1. What honest and accurate history of the early days of the American colonies have been omitted from our history books? Was racism always present in the colonies?

“Primary sources provide evidence of the status of the first ‘slaves’ to arrive on American soil: they were European, not African. The tenor of their experiences, however, set the tone for the future enslavement of Africans.” Honest and accurate history would reveal the achievements and class status of free Africans. Most crucially, however, is the historical evidence that there existed harmonious multiracial relationships and class alliances among the indentured class. For more than fifty years, European and African indentured servants worked, lived, married, had families and ultimately rebelled together. It was fears of increasing multiracial revolt as occurred after Bacon’s Rebellion in 1676 that provoked the creation of a hierarchy of race based on skin color. “For purely economic reasons, whiteness and racism were introduced more than fifty years after Africans arrived in Virginia. This decision, created for the purpose of maintaining the power and greed of the ruling class, changed the social structure of the colony from a class-based to a race-based society.

2. Why couldn’t this honest and accurate history of the beginning of whiteness and racism in the colonies be taught?

The fact that Europeans with white skin were the first to be enslaved on American soil refutes the entire mythology of white superiority and the myth of innate black inferiority as the rationale for race-based enslavement of blacks. Perhaps, if this truth of the creation of “whiteness” had been told, the mythology of white supremacy may not have taken hold in the collective white mind, and America may have become an honest beacon of freedom.

3. How was and has the social construction of “whiteness” been used to influence white minds?

A “whiteness” conditioning process occurred to make European indentured think of themselves as “white” people. Segregation and privilege were introduced to entice Europeans into becoming “white” and thus believing they were superior to Africans, who were black.
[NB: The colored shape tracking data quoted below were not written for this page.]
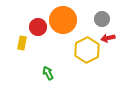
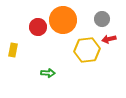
red arrow: moved 1 px right, 1 px down
yellow rectangle: moved 9 px left, 7 px down
yellow hexagon: rotated 20 degrees clockwise
green arrow: rotated 120 degrees clockwise
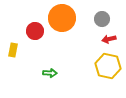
orange circle: moved 1 px left, 2 px up
red circle: moved 3 px left, 4 px down
yellow hexagon: moved 21 px right, 16 px down; rotated 20 degrees clockwise
green arrow: moved 2 px right
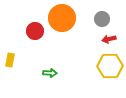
yellow rectangle: moved 3 px left, 10 px down
yellow hexagon: moved 2 px right; rotated 15 degrees counterclockwise
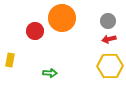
gray circle: moved 6 px right, 2 px down
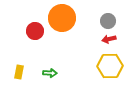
yellow rectangle: moved 9 px right, 12 px down
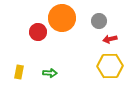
gray circle: moved 9 px left
red circle: moved 3 px right, 1 px down
red arrow: moved 1 px right
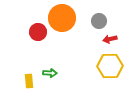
yellow rectangle: moved 10 px right, 9 px down; rotated 16 degrees counterclockwise
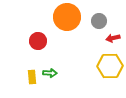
orange circle: moved 5 px right, 1 px up
red circle: moved 9 px down
red arrow: moved 3 px right, 1 px up
yellow rectangle: moved 3 px right, 4 px up
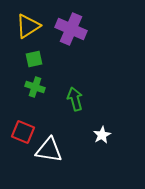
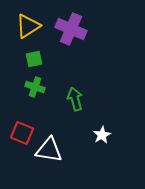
red square: moved 1 px left, 1 px down
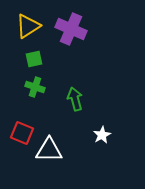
white triangle: rotated 8 degrees counterclockwise
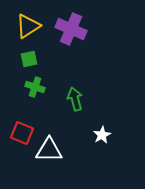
green square: moved 5 px left
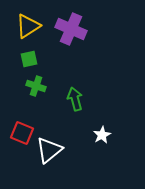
green cross: moved 1 px right, 1 px up
white triangle: rotated 40 degrees counterclockwise
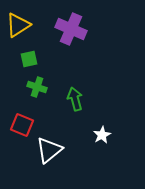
yellow triangle: moved 10 px left, 1 px up
green cross: moved 1 px right, 1 px down
red square: moved 8 px up
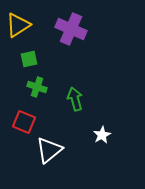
red square: moved 2 px right, 3 px up
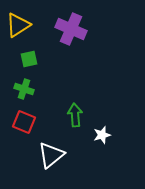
green cross: moved 13 px left, 2 px down
green arrow: moved 16 px down; rotated 10 degrees clockwise
white star: rotated 12 degrees clockwise
white triangle: moved 2 px right, 5 px down
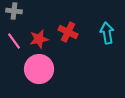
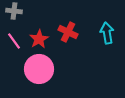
red star: rotated 18 degrees counterclockwise
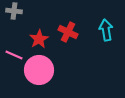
cyan arrow: moved 1 px left, 3 px up
pink line: moved 14 px down; rotated 30 degrees counterclockwise
pink circle: moved 1 px down
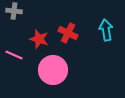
red cross: moved 1 px down
red star: rotated 24 degrees counterclockwise
pink circle: moved 14 px right
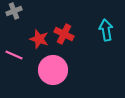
gray cross: rotated 28 degrees counterclockwise
red cross: moved 4 px left, 1 px down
It successfully delegated African Americans to the bottom of the social hierarchy. The imposition of “whiteness,” which was very much more psychological than economic or political, kept the minds of what the ruling class termed “common” whites focused on a new sense of superiority and privilege. What they did not perceive was that they were being used as pawns by the ruling class. Rather than a consciousness of their common reality as an oppressed class - the same as blacks - they aligned themselves with the interests of the ruling class. The legacy created by the creation of “whiteness” has continued for almost four hundred years. Racism as a tool of social control has prevented awareness and acceptance of the true class difference between wealthy and poor whites and the unification and alliance of exploited workers both white and black.

The ultimate lesson

Racism is not a natural or normal phenomenon. It is created and taught generation by generation through the use of stereotypical images, language, and laws that reinforce the inferiority of blacks and the superiority of whites. The unfortunate racial reckoning hastened by the murder of George Floyd before a group of young bystanders should move us to take action to protect our children of all skin tones from the scourge of racism. America does not have to remain a nation governed and ruled by racist beliefs. She can through the work of individuals as conscious change agents begin sharing the truth about how racism was invented, reinforced and perpetuated.

As you read these facts based on historical evidence about the beginning of racism in America what are your thoughts? Your feelings? Are you shocked? Disappointed? Angry? Disillusioned? Why do you believe it crucial that not another generation of American children be lulled into the mythology of white supremacy? What moral and ethical responsibility do each of us as Americans have to correct the missing and distorted history that has been taught? What, especially as parents, must we require of our schools in teaching the honest and accurate history of our nation?

1 The narrative presented is taken from Chapters I and II of A Time for Change: How White Supremacy Ideology Harms All Americans, released June 9, 2021, by Rowman and Littlefield.